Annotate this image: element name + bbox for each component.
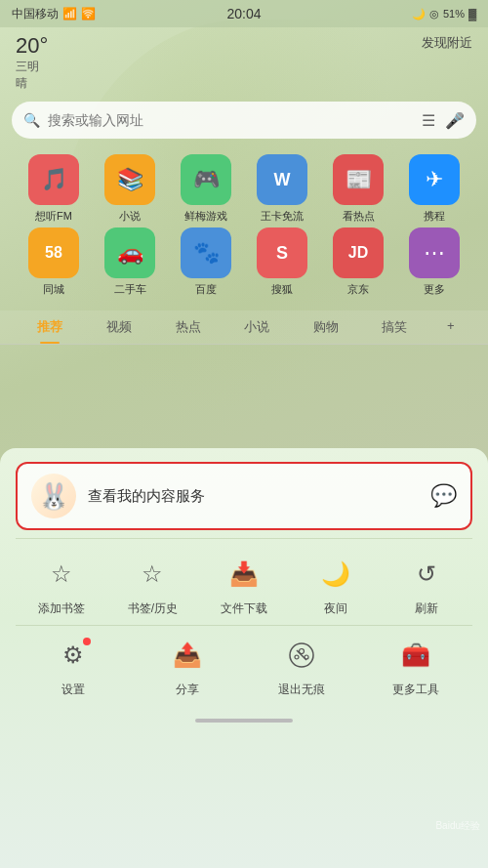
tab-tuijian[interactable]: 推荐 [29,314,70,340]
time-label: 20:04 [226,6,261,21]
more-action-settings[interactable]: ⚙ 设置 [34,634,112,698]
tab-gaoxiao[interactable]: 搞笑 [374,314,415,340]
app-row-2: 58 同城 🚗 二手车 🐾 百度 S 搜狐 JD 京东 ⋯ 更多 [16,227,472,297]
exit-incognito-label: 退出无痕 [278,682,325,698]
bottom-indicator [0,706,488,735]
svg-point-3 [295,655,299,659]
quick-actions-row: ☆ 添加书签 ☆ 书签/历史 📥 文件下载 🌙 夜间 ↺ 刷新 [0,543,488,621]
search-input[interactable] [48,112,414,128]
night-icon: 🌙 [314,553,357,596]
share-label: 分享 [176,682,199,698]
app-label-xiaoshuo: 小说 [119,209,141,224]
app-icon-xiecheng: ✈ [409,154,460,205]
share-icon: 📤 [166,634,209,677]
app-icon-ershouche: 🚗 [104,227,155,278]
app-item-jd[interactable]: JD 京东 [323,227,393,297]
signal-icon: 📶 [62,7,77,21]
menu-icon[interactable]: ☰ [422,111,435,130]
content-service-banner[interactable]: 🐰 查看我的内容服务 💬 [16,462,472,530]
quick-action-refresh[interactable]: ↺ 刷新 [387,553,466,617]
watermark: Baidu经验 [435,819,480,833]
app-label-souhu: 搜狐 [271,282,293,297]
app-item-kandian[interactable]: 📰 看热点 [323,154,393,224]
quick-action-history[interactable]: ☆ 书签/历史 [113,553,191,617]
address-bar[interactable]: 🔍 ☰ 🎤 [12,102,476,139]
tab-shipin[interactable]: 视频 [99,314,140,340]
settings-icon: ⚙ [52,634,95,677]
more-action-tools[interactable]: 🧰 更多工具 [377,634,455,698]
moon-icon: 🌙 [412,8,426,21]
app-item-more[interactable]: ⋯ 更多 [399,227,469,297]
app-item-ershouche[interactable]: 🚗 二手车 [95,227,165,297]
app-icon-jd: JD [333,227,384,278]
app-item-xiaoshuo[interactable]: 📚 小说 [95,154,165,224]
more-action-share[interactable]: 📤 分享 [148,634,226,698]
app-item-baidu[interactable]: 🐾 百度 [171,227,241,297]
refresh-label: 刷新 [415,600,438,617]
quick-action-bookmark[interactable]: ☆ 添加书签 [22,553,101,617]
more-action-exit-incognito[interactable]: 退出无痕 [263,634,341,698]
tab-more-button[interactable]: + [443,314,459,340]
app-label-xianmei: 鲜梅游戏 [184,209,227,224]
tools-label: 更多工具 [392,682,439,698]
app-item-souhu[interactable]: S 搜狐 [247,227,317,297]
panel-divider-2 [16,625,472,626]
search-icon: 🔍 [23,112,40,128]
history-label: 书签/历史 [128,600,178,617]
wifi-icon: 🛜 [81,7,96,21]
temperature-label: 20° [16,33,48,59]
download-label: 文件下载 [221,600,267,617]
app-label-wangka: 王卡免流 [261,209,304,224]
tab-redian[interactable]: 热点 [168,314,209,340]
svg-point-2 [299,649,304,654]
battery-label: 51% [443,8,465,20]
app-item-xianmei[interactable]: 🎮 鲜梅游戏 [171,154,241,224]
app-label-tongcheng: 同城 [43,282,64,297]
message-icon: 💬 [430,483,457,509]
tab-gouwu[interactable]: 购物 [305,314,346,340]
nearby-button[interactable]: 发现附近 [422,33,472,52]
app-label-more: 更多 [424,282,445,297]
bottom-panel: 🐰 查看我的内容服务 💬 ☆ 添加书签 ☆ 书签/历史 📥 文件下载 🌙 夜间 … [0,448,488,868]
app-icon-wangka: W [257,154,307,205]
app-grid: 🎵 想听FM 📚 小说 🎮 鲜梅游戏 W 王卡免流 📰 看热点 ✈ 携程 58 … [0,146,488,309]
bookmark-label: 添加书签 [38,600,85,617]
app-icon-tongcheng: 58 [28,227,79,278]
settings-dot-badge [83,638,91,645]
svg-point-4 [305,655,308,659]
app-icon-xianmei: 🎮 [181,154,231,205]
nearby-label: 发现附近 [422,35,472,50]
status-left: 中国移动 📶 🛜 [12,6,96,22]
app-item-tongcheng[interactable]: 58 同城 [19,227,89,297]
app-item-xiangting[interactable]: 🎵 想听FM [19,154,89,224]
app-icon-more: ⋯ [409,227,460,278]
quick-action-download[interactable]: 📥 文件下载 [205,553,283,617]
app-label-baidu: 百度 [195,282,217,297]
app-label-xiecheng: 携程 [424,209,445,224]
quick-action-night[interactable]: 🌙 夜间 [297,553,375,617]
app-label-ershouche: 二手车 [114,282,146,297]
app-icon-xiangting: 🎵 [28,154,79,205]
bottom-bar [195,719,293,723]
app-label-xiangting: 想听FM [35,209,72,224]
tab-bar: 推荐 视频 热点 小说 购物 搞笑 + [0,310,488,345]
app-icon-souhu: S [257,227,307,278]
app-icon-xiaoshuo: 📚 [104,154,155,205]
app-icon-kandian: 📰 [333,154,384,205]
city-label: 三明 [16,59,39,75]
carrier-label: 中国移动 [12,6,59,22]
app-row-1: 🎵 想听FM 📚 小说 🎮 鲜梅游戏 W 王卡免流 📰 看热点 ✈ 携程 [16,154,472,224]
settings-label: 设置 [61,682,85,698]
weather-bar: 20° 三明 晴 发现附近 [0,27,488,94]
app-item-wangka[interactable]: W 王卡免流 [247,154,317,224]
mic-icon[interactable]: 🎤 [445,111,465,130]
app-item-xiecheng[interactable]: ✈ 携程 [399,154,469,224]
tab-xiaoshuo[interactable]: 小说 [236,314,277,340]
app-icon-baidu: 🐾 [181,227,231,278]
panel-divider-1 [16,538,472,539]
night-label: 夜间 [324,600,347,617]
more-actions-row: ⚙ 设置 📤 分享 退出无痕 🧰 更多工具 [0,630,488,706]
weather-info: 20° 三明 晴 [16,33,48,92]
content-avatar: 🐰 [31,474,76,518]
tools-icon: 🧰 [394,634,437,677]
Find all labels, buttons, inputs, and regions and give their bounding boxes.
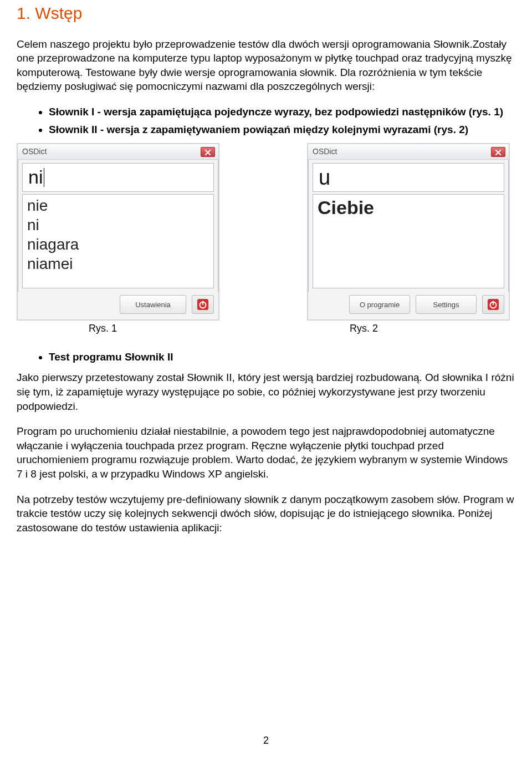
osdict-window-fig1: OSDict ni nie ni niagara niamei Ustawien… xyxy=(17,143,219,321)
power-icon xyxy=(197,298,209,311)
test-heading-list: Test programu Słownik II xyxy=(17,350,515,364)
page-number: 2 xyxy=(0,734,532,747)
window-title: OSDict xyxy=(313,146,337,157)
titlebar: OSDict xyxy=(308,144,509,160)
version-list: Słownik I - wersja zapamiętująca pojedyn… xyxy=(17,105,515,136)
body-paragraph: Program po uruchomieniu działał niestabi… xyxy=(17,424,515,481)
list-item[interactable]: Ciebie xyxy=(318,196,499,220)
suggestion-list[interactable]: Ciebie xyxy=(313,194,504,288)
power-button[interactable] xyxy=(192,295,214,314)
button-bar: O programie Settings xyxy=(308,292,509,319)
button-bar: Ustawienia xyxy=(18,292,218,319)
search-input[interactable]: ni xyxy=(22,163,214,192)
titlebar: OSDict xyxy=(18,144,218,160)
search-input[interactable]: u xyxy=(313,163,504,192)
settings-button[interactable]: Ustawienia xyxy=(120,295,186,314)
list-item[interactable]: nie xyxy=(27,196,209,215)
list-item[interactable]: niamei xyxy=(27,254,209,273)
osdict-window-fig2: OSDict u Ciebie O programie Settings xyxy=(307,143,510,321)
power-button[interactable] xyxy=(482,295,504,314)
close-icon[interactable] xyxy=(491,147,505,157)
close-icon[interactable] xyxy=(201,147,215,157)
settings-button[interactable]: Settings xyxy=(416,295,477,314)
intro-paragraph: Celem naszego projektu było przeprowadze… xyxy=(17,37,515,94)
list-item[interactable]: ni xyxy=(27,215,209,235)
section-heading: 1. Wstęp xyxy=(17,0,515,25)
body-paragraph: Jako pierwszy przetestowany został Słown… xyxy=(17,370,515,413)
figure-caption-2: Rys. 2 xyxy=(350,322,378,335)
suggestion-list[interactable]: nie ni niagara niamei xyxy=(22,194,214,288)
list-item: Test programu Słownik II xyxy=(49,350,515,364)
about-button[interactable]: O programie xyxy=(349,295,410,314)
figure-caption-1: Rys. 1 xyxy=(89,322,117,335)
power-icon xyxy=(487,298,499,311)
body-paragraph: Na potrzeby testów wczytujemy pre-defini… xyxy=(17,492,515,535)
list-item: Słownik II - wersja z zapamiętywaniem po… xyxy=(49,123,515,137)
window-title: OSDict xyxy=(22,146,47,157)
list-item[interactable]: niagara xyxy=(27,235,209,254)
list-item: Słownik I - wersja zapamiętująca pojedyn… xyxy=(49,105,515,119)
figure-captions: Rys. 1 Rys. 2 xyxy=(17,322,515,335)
····················
# Exercise requirements
From the data above, copy each line where the string "更多工具" appears.

# Solution below
more-action-tools[interactable]: 🧰 更多工具 [377,634,455,698]
tools-label: 更多工具 [392,682,439,698]
more-actions-row: ⚙ 设置 📤 分享 退出无痕 🧰 更多工具 [0,630,488,706]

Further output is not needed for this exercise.